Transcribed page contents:
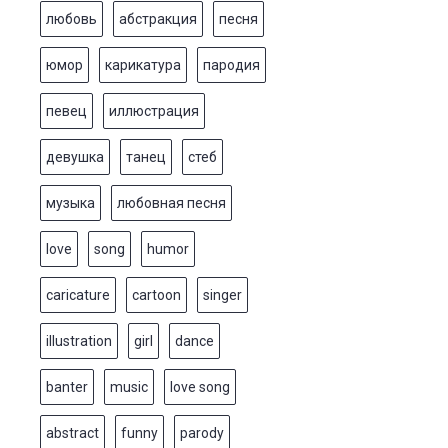
любовь
абстракция
песня
юмор
карикатура
пародия
певец
иллюстрация
девушка
танец
стеб
музыка
любовная песня
love
song
humor
caricature
cartoon
singer
illustration
girl
dance
banter
music
love song
abstract
funny
parody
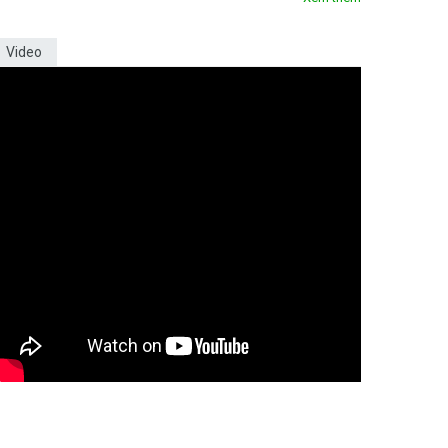
Video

• [PROBLEM DESCRIPTION]
Your copy must hold every record above in its exact wording and must hold no pictures.

• [WRITTEN RESPONSE]
любовь
абстракция
песня
юмор
карикатура
пародия
певец
иллюстрация
девушка
танец
стеб
музыка
любовная песня
love
song
humor
caricature
cartoon
singer
illustration
girl
dance
banter
music
love song
abstract
funny
parody
Video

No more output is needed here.